--- PROBLEM TO SOLVE ---
From the line containing "Спелеотерапия\Галотерапия (Соляная комната)" through the last line of the entries below, repeat each line word for word and leave out the rest.

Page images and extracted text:
::::::::

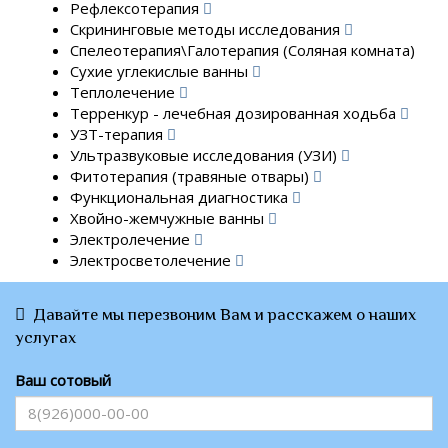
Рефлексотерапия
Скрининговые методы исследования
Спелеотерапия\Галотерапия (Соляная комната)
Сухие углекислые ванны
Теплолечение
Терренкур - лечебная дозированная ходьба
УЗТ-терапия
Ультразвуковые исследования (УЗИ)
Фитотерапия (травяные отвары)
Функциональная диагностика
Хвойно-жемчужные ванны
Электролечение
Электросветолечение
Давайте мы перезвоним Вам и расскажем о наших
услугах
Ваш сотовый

::::::::

--- PROBLEM SOLUTION ---
Спелеотерапия\Галотерапия (Соляная комната)
Сухие углекислые ванны
Теплолечение
Терренкур - лечебная дозированная ходьба
УЗТ-терапия
Ультразвуковые исследования (УЗИ)
Фитотерапия (травяные отвары)
Функциональная диагностика
Хвойно-жемчужные ванны
Электролечение
Электросветолечение
Давайте мы перезвоним Вам и расскажем о наших
услугах
Ваш сотовый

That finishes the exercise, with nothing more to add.